Irvine Lake is the reservoir formed behind the dam, and has a normal storage of 25000 acre.ft at 791 ft elevation. Maximum storage is 28000 acre.ft in the event of a flood. This reservoir is not only the largest man-made lake in Orange County, but is also the largest body of fresh water entirely in the county. The lake covers about 700 acre and is stocked with several species of fish. A fishing license is not required.
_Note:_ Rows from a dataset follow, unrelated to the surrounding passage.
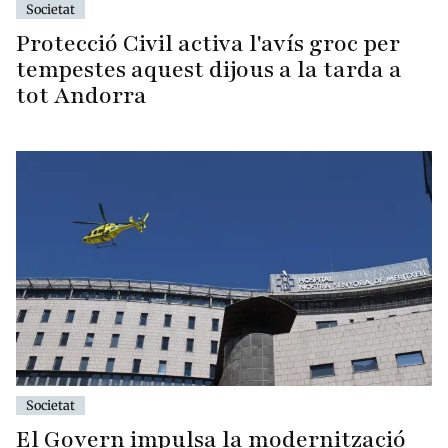
Societat
Protecció Civil activa l'avís groc per
tempestes aquest dijous a la tarda a
tot Andorra
Societat
El Govern impulsa la modernització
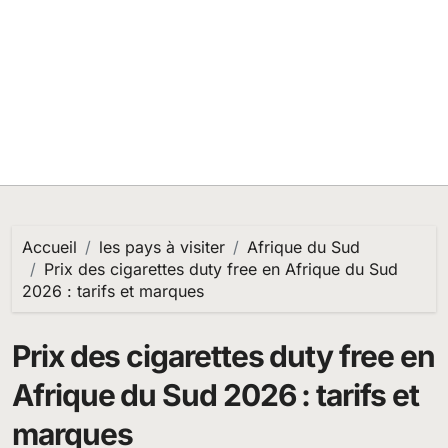
Accueil
les pays à visiter
Afrique du Sud
Prix des cigarettes duty free en Afrique du Sud
2026 : tarifs et marques
Prix des cigarettes duty free en
Afrique du Sud 2026 : tarifs et
marques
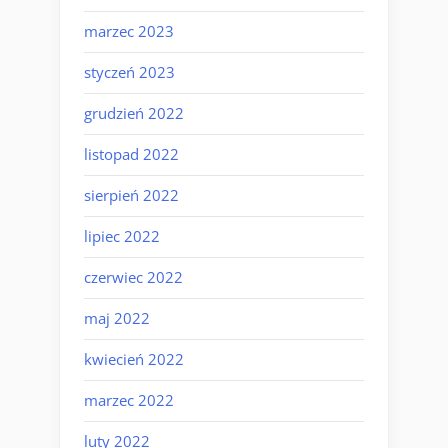
marzec 2023
styczeń 2023
grudzień 2022
listopad 2022
sierpień 2022
lipiec 2022
czerwiec 2022
maj 2022
kwiecień 2022
marzec 2022
luty 2022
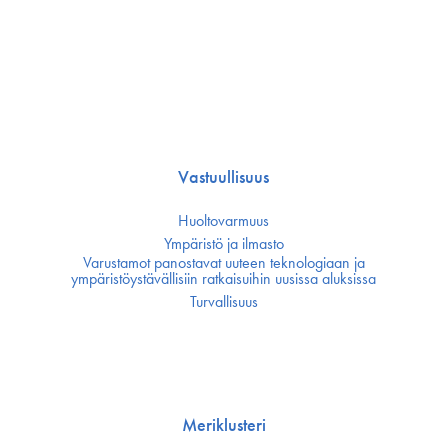
Vastuullisuus
Huoltovarmuus
Ympäristö ja ilmasto
Varustamot panostavat uuteen teknologiaan ja
ympäristöystävällisiin ratkaisuihin uusissa aluksissa
Turvallisuus
Meriklusteri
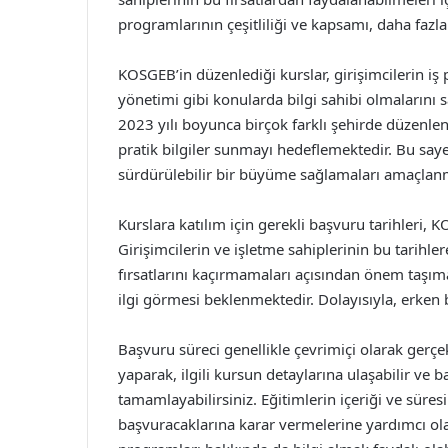
programlarının çeşitliliği ve kapsamı, daha fazl
KOSGEB’in düzenlediği kurslar, girişimcilerin iş 
yönetimi gibi konularda bilgi sahibi olmalarını 
2023 yılı boyunca birçok farklı şehirde düzenle
pratik bilgiler sunmayı hedeflemektedir. Bu say
sürdürülebilir bir büyüme sağlamaları amaçlan
Kurslara katılım için gerekli başvuru tarihleri,
Girişimcilerin ve işletme sahiplerinin bu tarihl
fırsatlarını kaçırmamaları açısından önem taşıma
ilgi görmesi beklenmektedir. Dolayısıyla, erken b
Başvuru süreci genellikle çevrimiçi olarak gerçe
yaparak, ilgili kursun detaylarına ulaşabilir ve
tamamlayabilirsiniz. Eğitimlerin içeriği ve süres
başvuracaklarına karar vermelerine yardımcı ol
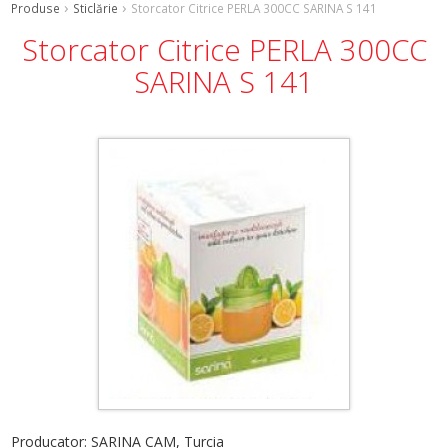
Produse
Sticlărie
Storcator Citrice PERLA 300CC SARINA S 141
Storcator Citrice PERLA 300CC
SARINA S 141
Producator: SARINA CAM, Turcia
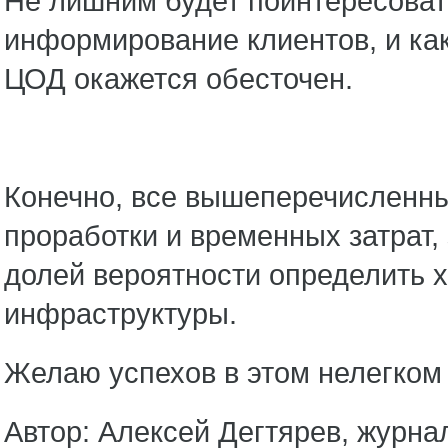
Не лишним будет поинтересоват
информирование клиентов, и как
ЦОД окажется обесточен.
Конечно, все вышеперечисленн
проработки и временных затрат,
долей вероятности определить
инфраструктуры.
Желаю успехов в этом нелегком 
Автор: Алексей Дегтярев, журна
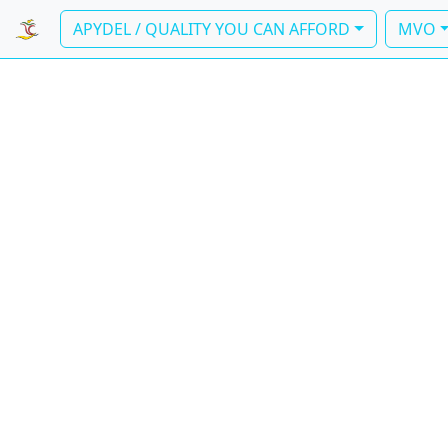
APYDEL / QUALITY YOU CAN AFFORD
MVO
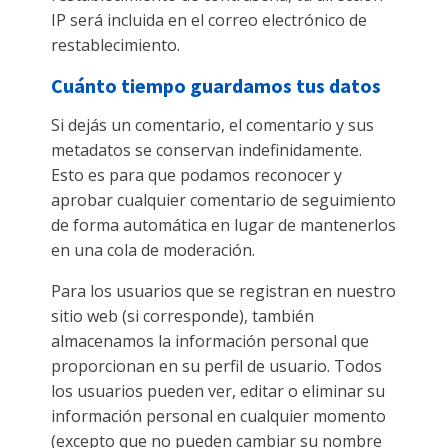
IP será incluida en el correo electrónico de
restablecimiento.
Cuánto tiempo guardamos tus datos
Si dejás un comentario, el comentario y sus
metadatos se conservan indefinidamente.
Esto es para que podamos reconocer y
aprobar cualquier comentario de seguimiento
de forma automática en lugar de mantenerlos
en una cola de moderación.
Para los usuarios que se registran en nuestro
sitio web (si corresponde), también
almacenamos la información personal que
proporcionan en su perfil de usuario. Todos
los usuarios pueden ver, editar o eliminar su
información personal en cualquier momento
(excepto que no pueden cambiar su nombre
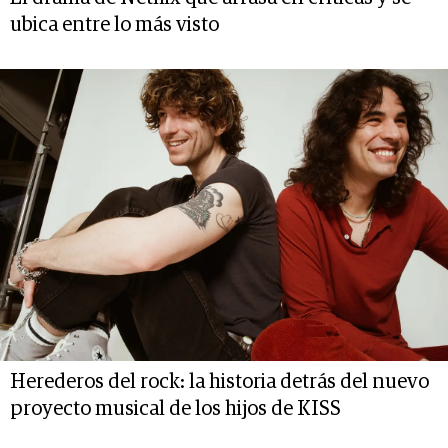
ubica entre lo más visto
Herederos del rock: la historia detrás del nuevo
proyecto musical de los hijos de KISS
The dam and reservoir receive water from a catchment area totaling 64 sqmi, controlling water from about two-thirds of the Santiago Creek watershed. Santiago Dam is designed to contain up to a 50-year flood and withstand a 500-year flood of over 30000 cuft/s. Aside from Santiago Creek, Limestone Wash and various unnamed streams flow into the reservoir. Upstream tributaries of Santiago Creek include Silverado and Modjeska Creeks. The dam operates in conjunction with the downstream Villa Park Dam, which can store up to 15600 acre.ft. Villa Park is designed to stay dry during normal weather conditions and hold back most flood releases from the Santiago Dam.